Ciudad Victoria, Tamaulipas.- Debido a que en el servicio público de salud persisten prácticas sin consentimiento, trato deshumanizado, humillaciones y decisiones médicas impuestas durante el embarazo y el parto, diputados locales impulsan una iniciativa de decreto para reconocer, prevenir y sancionar la violencia obstétrica en Tamaulipas.
La propuesta, presentada por diputados de Morena, consiste en reformas a la Ley de Salud del Estado y la Ley para Prevenir, Atender, Sancionar y Erradicar la Violencia contra las Mujeres, con el fin de garantizar atención digna, segura y respetuosa a las pacientes.
El legislador sostiene que la problemática no responde a casos aislados, sino a prácticas que se han normalizado dentro de algunos servicios médicos, donde persisten la medicalización excesiva, la falta de información clara y la limitación en la capacidad de decisión de las mujeres.
La iniciativa propone definir legalmente la violencia obstétrica como cualquier acción u omisión del personal o de las instituciones de salud que cause daño físico o psicológico, que denigre, discrimine o implique intervenciones médicas sin consentimiento durante el embarazo, parto o posparto.
Entre los derechos que se busca reconocer de manera expresa está el acceso a una atención respetuosa y basada en evidencia científica, el consentimiento informado libre y voluntario, el acompañamiento durante el nacimiento y el respeto a la integridad y privacidad de la mujer.

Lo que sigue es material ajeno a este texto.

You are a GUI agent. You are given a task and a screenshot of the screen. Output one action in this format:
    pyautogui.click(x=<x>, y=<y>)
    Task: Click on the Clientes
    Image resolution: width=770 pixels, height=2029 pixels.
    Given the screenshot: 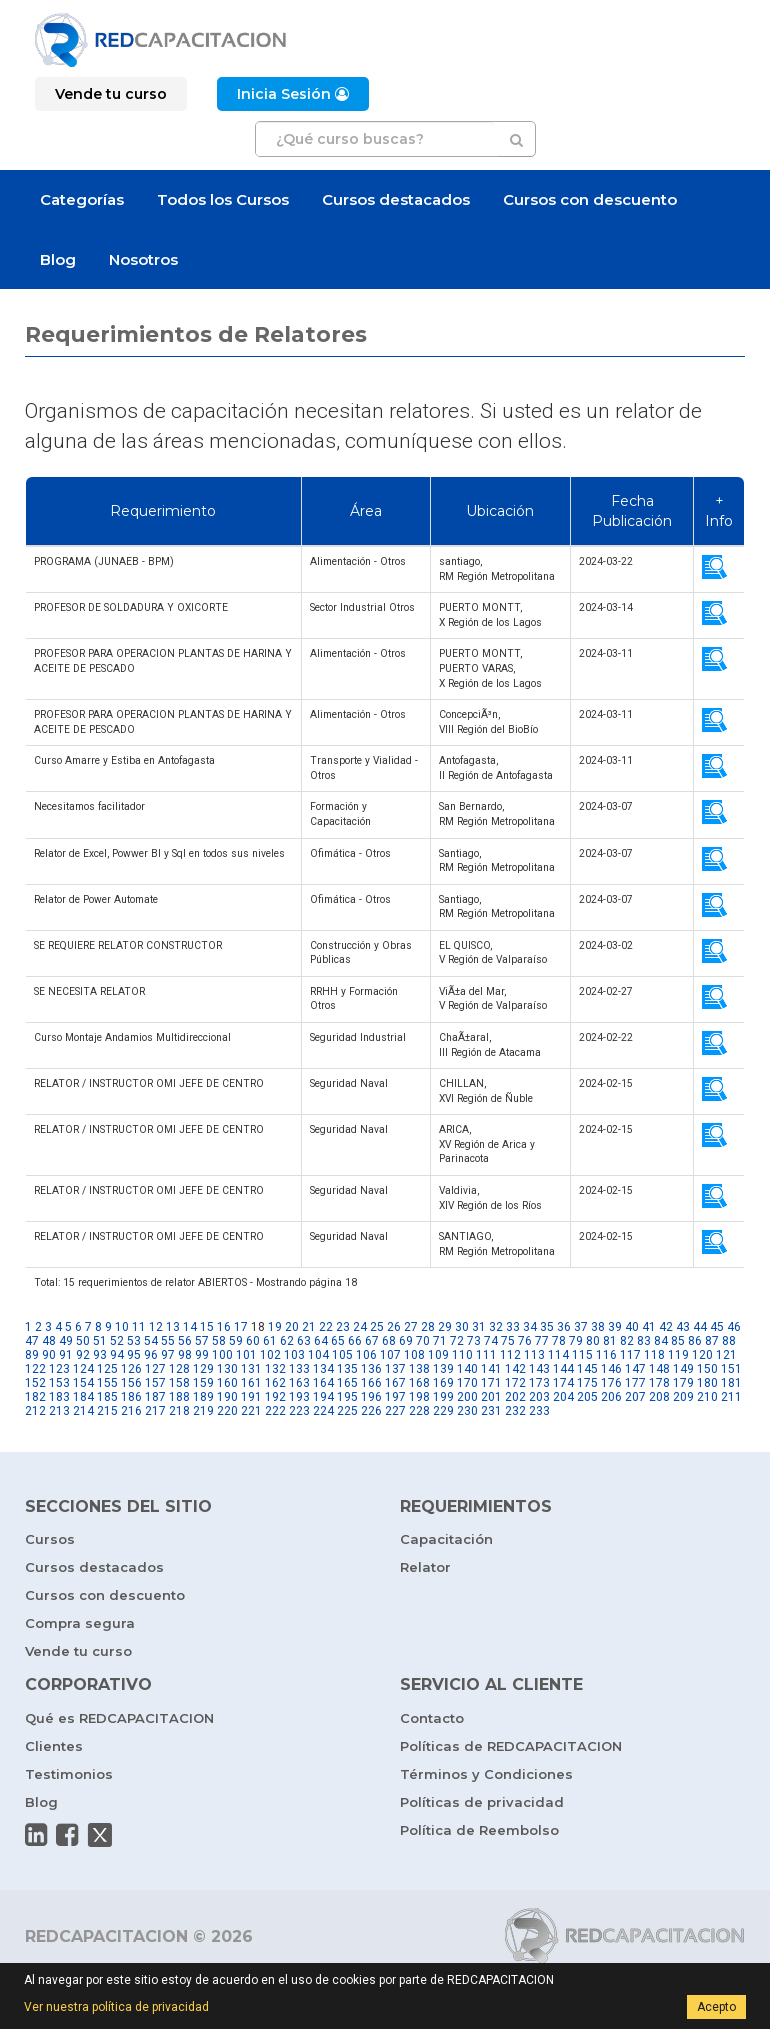 What is the action you would take?
    pyautogui.click(x=54, y=1746)
    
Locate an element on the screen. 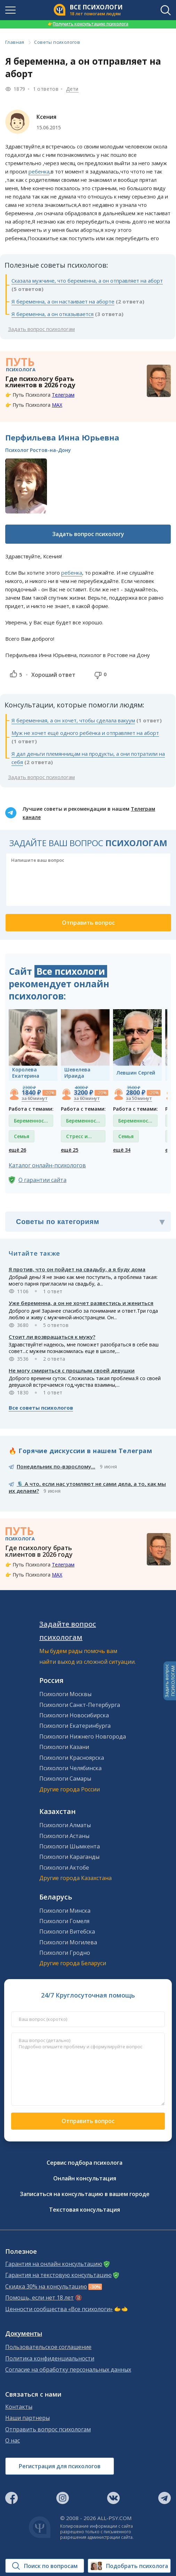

El proyecto también establece obligaciones claras para hospitales y personal médico, como garantizar información comprensible sobre los procedimientos, privilegiar alternativas con menor intervencionismo y dejar constancia en el expediente clínico de cada decisión adoptada.
Además, se prohíben expresamente prácticas como realizar procedimientos obstétricos sin autorización, utilizar lenguaje humillante o denigrante, negar el alivio del dolor sin justificación médica, separar al recién nacido sin causa clínica o impedir la presencia de un acompañante.
La reforma contempla la creación de protocolos técnicos obligatorios para la atención del embarazo, parto y puerperio, así como la capacitación permanente del personal de salud en parto humanizado, derechos humanos y perspectiva de género.
Otro de los ejes centrales es la implementación de mecanismos accesibles para que las mujeres puedan denunciar posibles casos de violencia obstétrica, con atención inmediata, confidencialidad y la intervención de las autoridades correspondientes.